Матвей промолчал, его всегда смущала и подавляла беспомощная кротость этих неловких, хотя и грозных на вид земных тварей. Черепах же здесь повсюду много было, и не только в болотах, водились они и в речке, Матвей когда-то ловил их иной раз удочкой на червяка и едва не плакал, выдирая драгоценный крючок из гадючьей, казалось, но такой покорной, пугливой пасти. Они мертво держали в этой пасти свою добычу, сжимая ее до скрежета зубовного, наверное, от нестерпимой боли, которая входила и в Матвея, утягивали под сохранительный панцирь дряблую старушечью шею, пятились от тепла и безжалостности его рук, только что не кричали криком. И криком кричало все внутри у Матвея. Но страх лишиться крючка был все же громче этого немого крика. А сейчас он чувствовал вину за ту давнюю невольную свою жестокость и поэтому не отозвался на слова Шахрая.

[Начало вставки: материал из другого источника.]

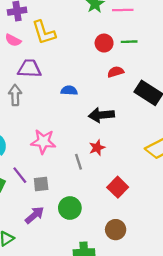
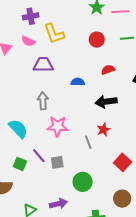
red circle: (104, 43) -> (97, 40), moved
red semicircle: (116, 72) -> (108, 70), moved
gray arrow: (15, 95) -> (43, 101), moved
purple arrow: (35, 215) -> (58, 204), moved, turned 30

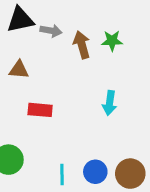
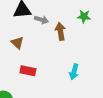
green star: (112, 41) -> (84, 16), moved
brown triangle: (19, 70) -> (17, 43), turned 32

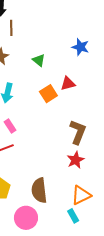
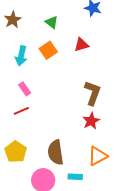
orange square: (48, 94) -> (48, 50), moved
cyan rectangle: (73, 216) -> (75, 177), moved, turned -56

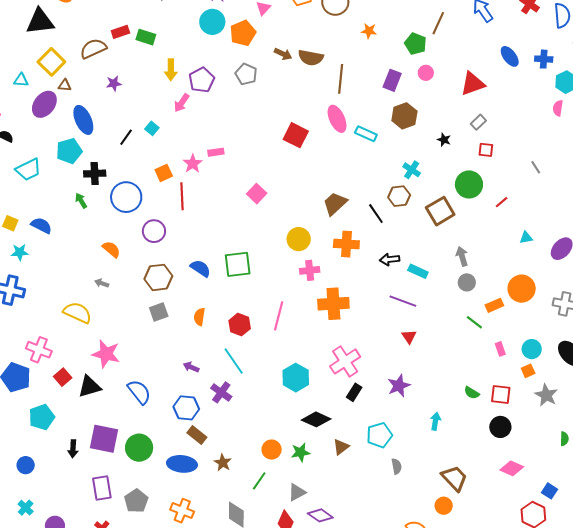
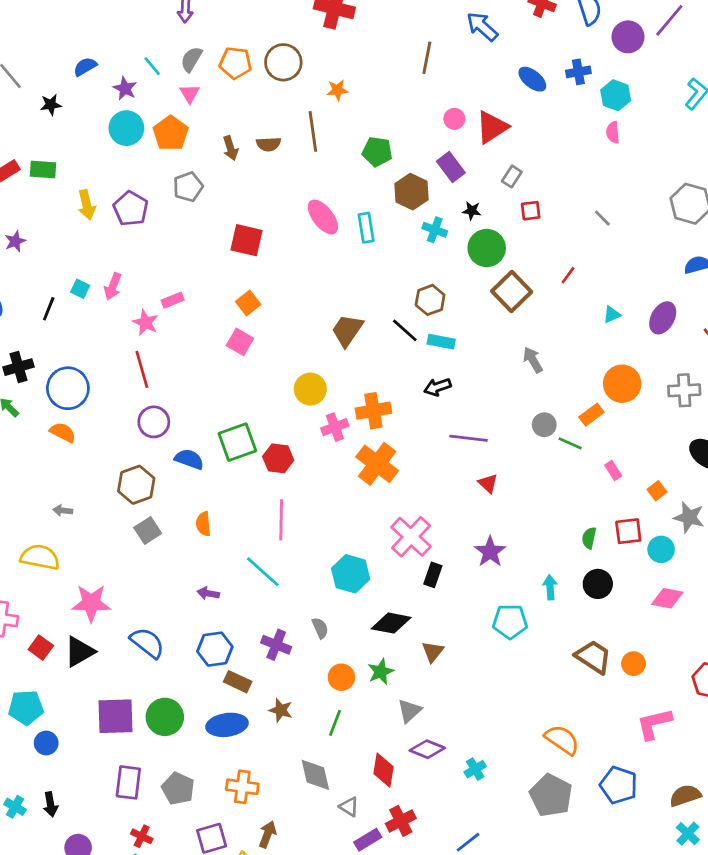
green pentagon: (415, 44) -> (377, 152), moved
brown arrow: (283, 54) -> (230, 148), turned 60
brown semicircle: (311, 58) -> (269, 144), size x0.7
pink circle: (426, 73) -> (454, 119), moved
gray pentagon: (246, 74) -> (188, 187), turned -30
brown line: (341, 79) -> (313, 131), moved
purple rectangle: (392, 80) -> (451, 167), moved, turned -45
pink arrow: (182, 103) -> (113, 286), moved
cyan rectangle: (366, 134) -> (366, 228), turned 70
red square: (296, 135) -> (247, 240), moved
cyan cross: (412, 170) -> (435, 230), moved
orange square: (164, 173) -> (248, 303), moved
green circle: (469, 184) -> (487, 248), moved
brown square: (440, 211) -> (512, 291), moved
purple circle: (154, 231) -> (154, 422), moved
orange cross: (346, 244) -> (373, 411), moved
orange semicircle: (111, 249) -> (63, 432), moved
cyan rectangle: (418, 271) -> (441, 342), moved
gray circle: (467, 282) -> (544, 425), moved
orange cross: (333, 304) -> (377, 464), turned -36
pink line: (279, 316) -> (281, 520), moved
red hexagon: (240, 325) -> (278, 458), moved
cyan circle: (532, 349) -> (661, 549), moved
purple cross: (221, 392) -> (276, 645), moved
green semicircle: (472, 393) -> (589, 538), turned 84
cyan pentagon: (42, 417) -> (26, 707), turned 30
black circle: (500, 427) -> (598, 584), moved
cyan pentagon: (379, 435) -> (510, 622), moved, turned 30
black arrow: (73, 449) -> (50, 804), moved
blue circle: (26, 465) -> (46, 743), moved
gray semicircle: (396, 466) -> (320, 628), moved
pink diamond: (512, 468) -> (667, 598), moved
purple rectangle: (102, 488) -> (128, 782), turned 30
gray triangle: (297, 492) -> (409, 711), moved
orange circle: (444, 506) -> (633, 664), moved
cyan cross: (26, 508) -> (15, 807), moved

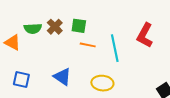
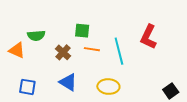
brown cross: (55, 27) -> (63, 52), moved

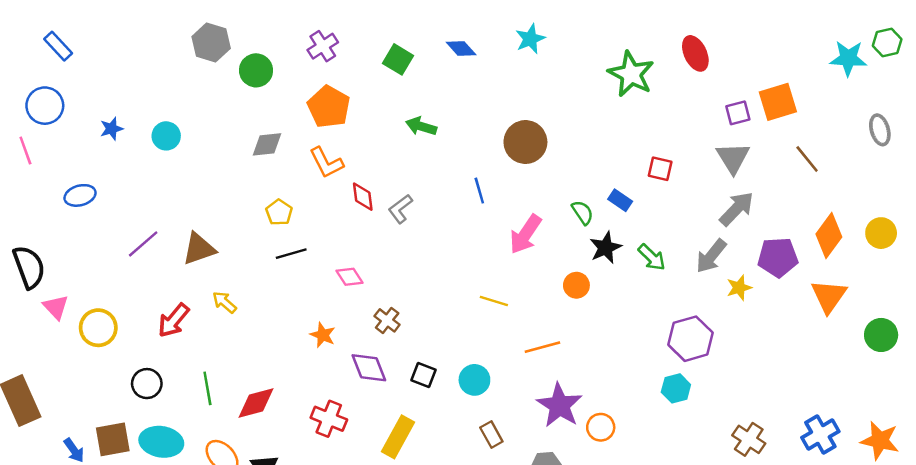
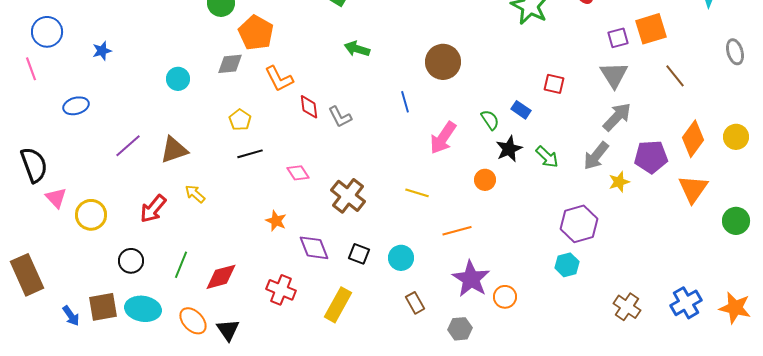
orange pentagon: (329, 107) -> (256, 33), moved
cyan circle: (166, 136) -> (178, 79), moved
gray L-shape: (400, 209) -> (340, 117), turned -80
brown cross: (387, 320) -> (348, 196), moved, size x1.6
green line: (207, 388) -> (181, 265), turned 32

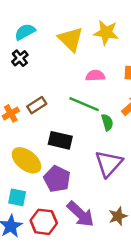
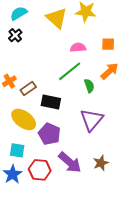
green line: (84, 104) -> (70, 71), turned -60
brown rectangle: (37, 105) -> (28, 89), moved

— На это можно жизнь положить,— Шахрай будто понял его, вычленил из того, что их окружало, только болото, повел в одну и другую сторону рукой. И Матвей в душе согласился с ним, но опять промолчал, а Шахраю хотелось разговорить его.— Это можно только ненавидеть,— он опять кивнул на болото. Матвей посмотрел на Олега Викторовича и понял, что ошибается, тот разговаривал сам е собой, отвечал себе на какие-то давно поставленные вопросы. В душе Матвея не было ненависти к этим болотам. Он хорошо знал, что болота не только загораживали свет, плодили мошку, комарье и желто сушили князьборцев лихоманками, но и кормили их ягодой, клюквой-журавиной, давали траву, дрова и птицу, укрывали от врагов. И труднее и вольнее все же за болотами жилось мужику. Матвею не представлялся его Князьбор без болот, но он все же поспешил согласиться с Шахраем, не мог не поддаться твердой сжатости его губ, прищуренной устремленности вдаль. А тот словно увидел перед собой врага, весь внутренне напрягся, изготовившись к схватке, закаменел, будто забронировался. Смотреть в такие минуты на Шахрая было жутковато, но и спокойнее было, видя такую силу, если ты, конечно, заодно с ним. Таким Матвей хотел бы видеть и себя со стороны, въехать в родное село таким. Неопределенно все было в нем, намёшано всего, как в том болоте, и трясины, и воды, и суши, хотелось бежать по верхушкам деревьев и пятиться черепахой назад от обжигающе радостной и такой же горькой своей памяти. Матвей, казалось ему, уже давно выжег ее, ничто вроде не связывало его с Князьбором. А сейчас, наоборот, все — и эти задавленные водой деревья, и гниющие в ней мостки, и пугливые черепахи на них — встало как родительский дом перед ним, будто увидел он бродившую здесь свою собственную тоскующую тень, и тень эта и выглядывала его и боялась увидеть.